→ **Activity**
Look for the line that has "en homenaje a" in the material below; please repeat it and every line after it, exactly, up to and including the line that has "81 no nació simplemente un canal...", and nothing else.

→ **Input data**
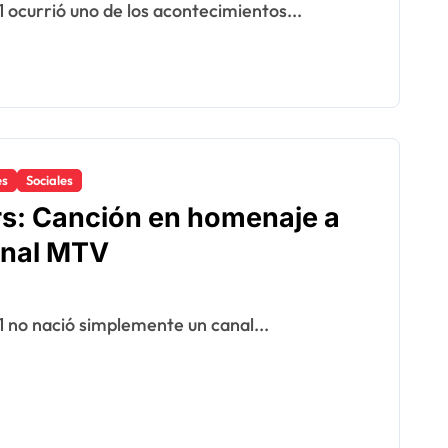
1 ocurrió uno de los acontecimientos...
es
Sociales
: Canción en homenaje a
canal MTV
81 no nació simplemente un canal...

* * *

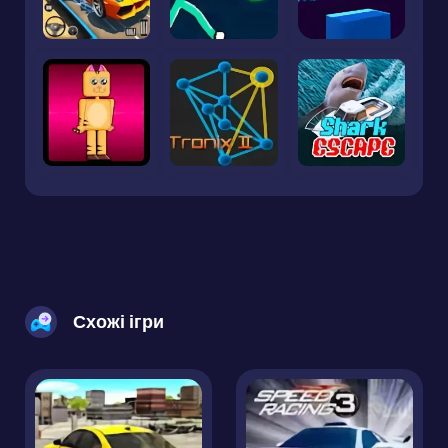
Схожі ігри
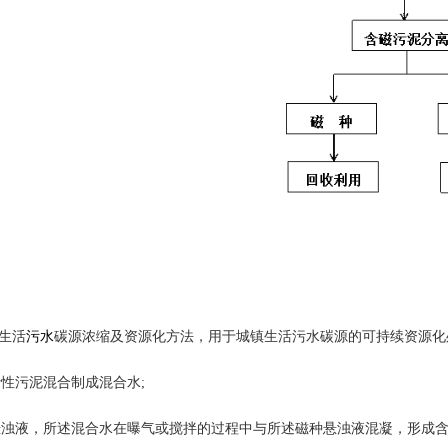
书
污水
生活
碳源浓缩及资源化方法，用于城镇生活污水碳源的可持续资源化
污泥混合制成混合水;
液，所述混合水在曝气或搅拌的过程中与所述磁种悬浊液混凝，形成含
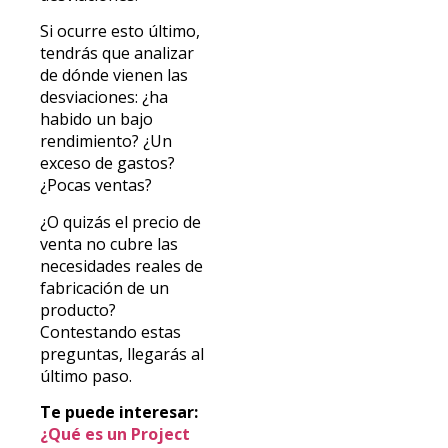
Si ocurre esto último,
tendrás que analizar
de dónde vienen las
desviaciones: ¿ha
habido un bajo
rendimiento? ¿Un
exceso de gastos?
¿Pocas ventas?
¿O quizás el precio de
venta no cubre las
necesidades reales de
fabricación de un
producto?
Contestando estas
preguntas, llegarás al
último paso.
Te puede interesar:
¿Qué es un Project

...

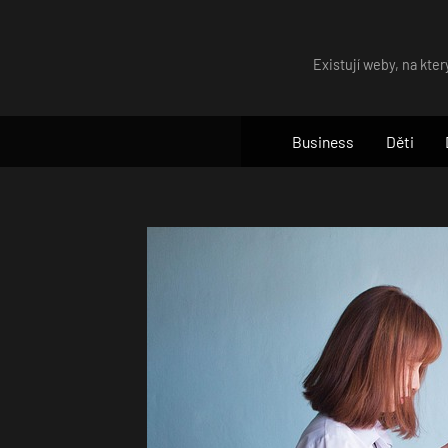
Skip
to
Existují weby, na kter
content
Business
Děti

→ **Reply to the task**
: Canción en homenaje a
canal MTV
81 no nació simplemente un canal...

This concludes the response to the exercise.